Schließlich umfasst dieser Auftrag Jesu unser ganzes Leben – unsere Lebenseinstellung. Wer von der Kraft Gottes lebt, hat selbst die Kraft, sich treu zu bleiben und den eigenen Weg zu finden. Davon berichtet folgende kleine Geschichte:

Er stand am Rand. Zehn Meter unter ihm die gleißende Wasseroberfläche. Er hatte Angst, nackte Angst. Hinter sich hörte er die Stimme des Trainers: „Spring!“ Leute starrten nach oben. Er musste springen, damit sie ihre Sensation bekamen. Er fühlte, dass er es nicht schaffen würde. Er war noch nicht soweit. Aber er musste beweisen, dass er ein Mann war. Lieber tot sein, als sich vor diesen Gesichtern zu blamieren. Er blickte nach unten. Warum lächelte niemand? Lauter gespannte Ovale mit harten Augen. Er forschte in seinem Gewissen. Wenn er sprang, war irgendetwas damit erreicht? Tat er damit etwas Falsches? Etwas Richtiges? Er wusste, was er tun sollte, warum sträubte er sich dagegen? Aber war das Springen heldenhaft, hatte es einen Sinn? Ein Schritt nur! Sein Fuß schob sich langsam vor. Dann ging ein Ruck durch seine Gestalt. Er richtet sich auf und drehte sich um. Ganz bewusst. Seine Unsicherheit war von ihm gewichen, der Druck, der auf ihm lastete, verschwand. Langsam kletterte er die Leiter herab und schritt durch die starre Gruppe. Zum ersten Mal in seinem Leben trug er den Kopf hoch. Er begegnete den Blicken der anderen mit kühler Gelassenheit. Keiner sprach ein Wort oder lachte gar. Er fühlte sich so stark, als hätte er gerade die wichtigste Prüfung in seinem Leben bestanden. Er spürte so etwas wie Achtung vor sich selbst. Eines Tages würde er springen, das wusste er plötzlich.

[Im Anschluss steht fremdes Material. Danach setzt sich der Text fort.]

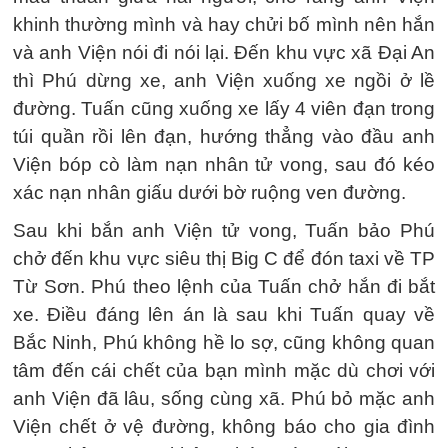
khinh thường mình và hay chửi bố mình nên hắn
và anh Viện nói đi nói lại. Đến khu vực xã Đại An
thì Phú dừng xe, anh Viện xuống xe ngồi ở lề
đường. Tuấn cũng xuống xe lấy 4 viên đạn trong
túi quần rồi lên đạn, hướng thẳng vào đầu anh
Viện bóp cò làm nạn nhân tử vong, sau đó kéo
xác nạn nhân giấu dưới bờ ruộng ven đường.
Sau khi bắn anh Viện tử vong, Tuấn bảo Phú
chở đến khu vực siêu thị Big C để đón taxi về TP
Từ Sơn. Phú theo lệnh của Tuấn chở hắn đi bắt
xe. Điều đáng lên án là sau khi Tuấn quay về
Bắc Ninh, Phú không hề lo sợ, cũng không quan
tâm đến cái chết của bạn mình mặc dù chơi với
anh Viện đã lâu, sống cùng xã. Phú bỏ mặc anh
Viện chết ở vệ đường, không báo cho gia đình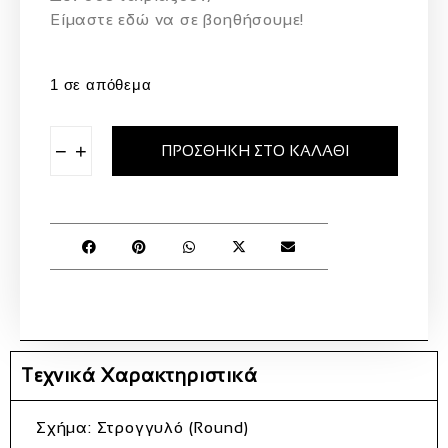
Eίμαστε εδώ να σε βοηθήσουμε!
1 σε απόθεμα
−
+
ΠΡΟΣΘΉΚΗ ΣΤΟ ΚΑΛΆΘΙ
Τεχνικά Χαρακτηριστικά
Σχήμα: Στρογγυλό (Round)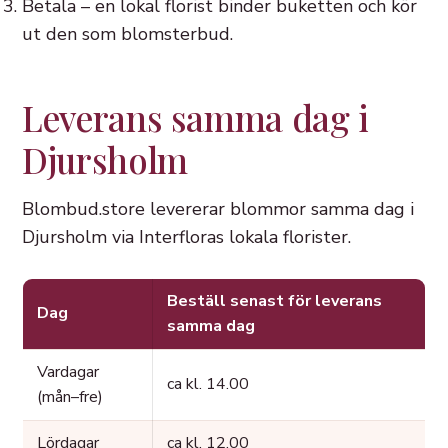
Betala – en lokal florist binder buketten och kör
ut den som blomsterbud.
Leverans samma dag i
Djursholm
Blombud.store levererar blommor samma dag i
Djursholm via Interfloras lokala florister.
Beställ senast för leverans
Dag
samma dag
Vardagar
ca kl. 14.00
(mån–fre)
Lördagar
ca kl. 12.00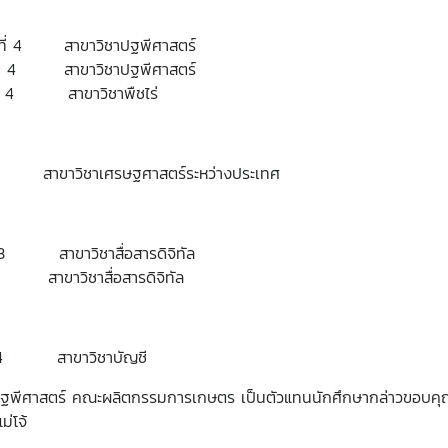
่ 4 สาขาวิชาปฐพีศาสตร์
ที่ 4 สาขาวิชาปฐพีศาสตร์
ปีที่ 4 สาขาวิชาพืชไร่
ที่ 4 สาขาวิชาเศรษฐศาสตร์ระหว่างประเทศ
 สาขาวิชาสื่อสารดิจิทัล
 3 สาขาวิชาสื่อสารดิจิทัล
ที่ 4 สาขาวิชาบัญชี
ชาปฐพีศาสตร์ คณะผลิตกรรมการเกษตร เป็นตัวแทนนักศึกษากล่าวขอบคุณผ
ม่โจ้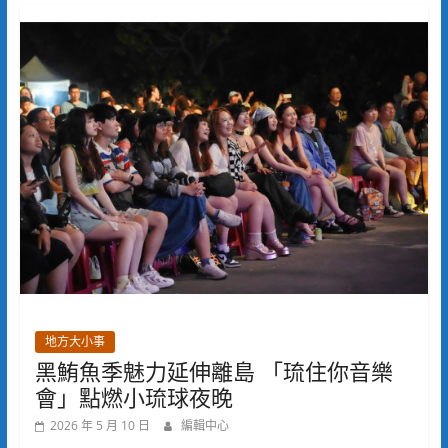
地方大小事
黑鮪魚季魅力延伸離島 「琉住你音樂
會」點燃小琉球夜晚
2026 年 5 月 10 日
編輯中心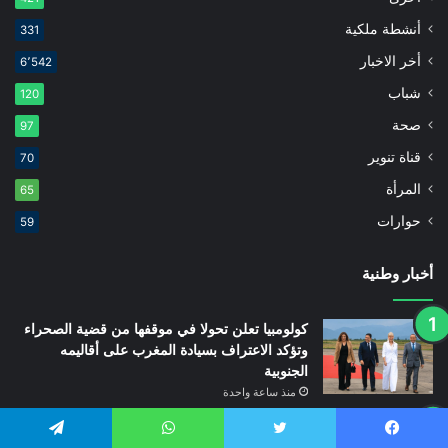
أنشطة ملكية
331
أخر الاخبار
6٬542
شباب
120
صحة
97
قناة تنوير
70
المرأة
65
حوارات
59
أخبار وطنية
كولومبيا تعلن تحولا في موقفها من قضية الصحراء
وتؤكد الاعتراف بسيادة المغرب على أقاليمه
الجنوبية
منذ ساعة واحدة
منشور حكومي جديد يبسّط ملفات معاشات التقاعد
ويوسّع الاعتماد على الرقمنة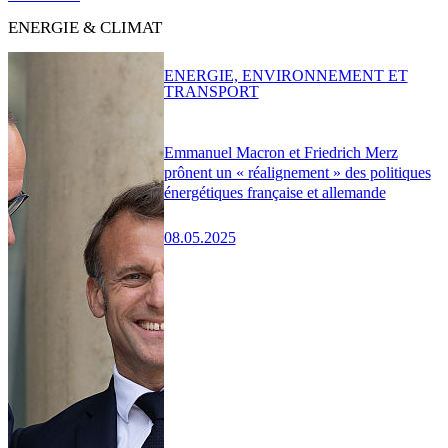
ENERGIE & CLIMAT
ENERGIE, ENVIRONNEMENT ET
TRANSPORT
Emmanuel Macron et Friedrich Merz
prônent un « réalignement » des politiques
énergétiques française et allemande
08.05.2025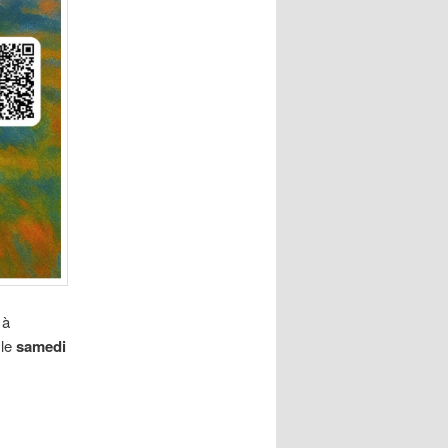
 à
 le
samedi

Dieses Wissen und Vertrauen bekommen wir von Gott geschenkt. Deutlich wird das in der Taufe. Mit der Taufe beginnt für Christinnen und Christen ein neues Leben, das geprägt ist von Gottes großem Versprechen: Du bist nicht allein. Ich bin an deiner Seite und bleibe immer bei dir. Niemals wirst du aus meiner Hand fallen, denn du bist unendlich wertvoll und geliebt. Mit der Taufe will Gott uns an sich binden und uns los machen von allen Strukturen, in die wir uns verstrickt haben und die nicht guttun – weder uns noch anderen.

Wer aus der Kraft der Taufe lebt, der erfährt, dass unser Leben mehr ist als das, was wir täglich vor Augen haben.

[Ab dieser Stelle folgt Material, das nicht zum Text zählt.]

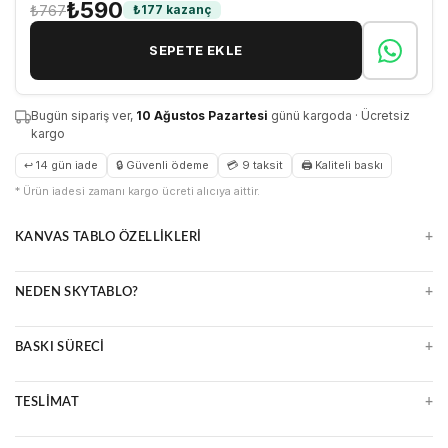
₺590
₺767
₺177 kazanç
SEPETE EKLE
Bugün sipariş ver,
10 Ağustos Pazartesi
günü kargoda · Ücretsiz
kargo
↩ 14 gün iade
🔒 Güvenli ödeme
💳 9 taksit
🖨 Kaliteli baskı
* Ürün iadesi zamanı kargo ücreti alıcıya aittir.
+
KANVAS TABLO ÖZELLIKLERI
Doğal ve zamansız kanvas yüzey
+
NEDEN SKYTABLO?
Parlama yapmaz, detayları öne çıkarır
Çerçeveli veya çerçevesiz seçenekler
Yüksek çözünürlüklü UV baskı
Uzun ömürlü ve kolay temizlenir
+
BASKI SÜRECI
Premium malzeme ve kalite kontrol
Ücretsiz kargo, güvenli paketleme
Ultra HD baskı makineleri
14 gün kolay iade
+
TESLIMAT
Suya ve ışığa dayanıklı mürekkepler
Çizilmeye karşı dirençli yüzey
2 iş günü içinde üretim ve kargo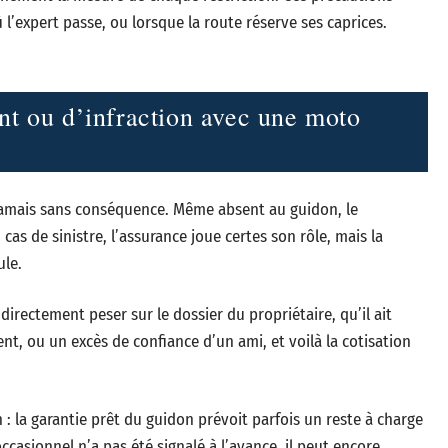
 l’expert passe, ou lorsque la route réserve ses caprices.
nt ou d’infraction avec une moto
jamais sans conséquence. Même absent au guidon, le
as de sinistre, l’assurance joue certes son rôle, mais la
ule.
irectement peser sur le dossier du propriétaire, qu’il ait
t, ou un excès de confiance d’un ami, et voilà la cotisation
n : la garantie prêt du guidon prévoit parfois un reste à charge
casionnel n’a pas été signalé à l’avance, il peut encore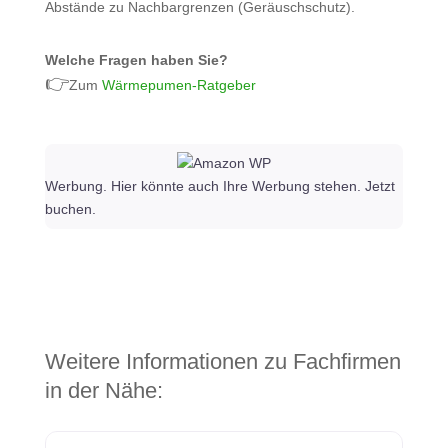
Abstände zu Nachbargrenzen (Geräuschschutz).
Welche Fragen haben Sie?
👉
Zum
Wärmepumen-Ratgeber
Werbung. Hier könnte auch Ihre Werbung stehen. Jetzt
buchen.
Weitere Informationen zu Fachfirmen
in der Nähe:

Wer aus der Kraft der Taufe lebt spürt, dass er oder sie nicht alles aus sich allein herausschaffen muss, sondern dass Gottes Kraft in uns wirkt.

Und wer aus der Kraft der Taufe lebt, kann von der Liebe Gottes weitergeben im Gebet, im Reden, in Begegnungen und im Einsatz für andere, in praktischer Hilfe und vielem mehr.

Das alles und noch viel mehr steckt in diesem bekannten Bibeltext, dem Tauf- und Missionsbefehl. Dabei gehören Auftrag, Sendung und Zuspruch untrennbar zusammen. Jesus trägt uns etwas auf, schickt uns in die Welt und verspricht uns, immer da zu sein für uns – weiter als wir denken können. Diesen Weg werden wir nicht unverändert gehen. Unser Glaube wird sich verändern, mit jedem Schritt, den wir gehen, aber immer mit dem Versprechen Jesu im Rücken: Siehe, ich bin bei euch alle Tage bis an der Welt Ende.

Und der Friede Gottes, der höher ist als alle Vernunft, bewahre unsere Herzen und Sinne in Christus Jesus, unserem Herrn. Amen.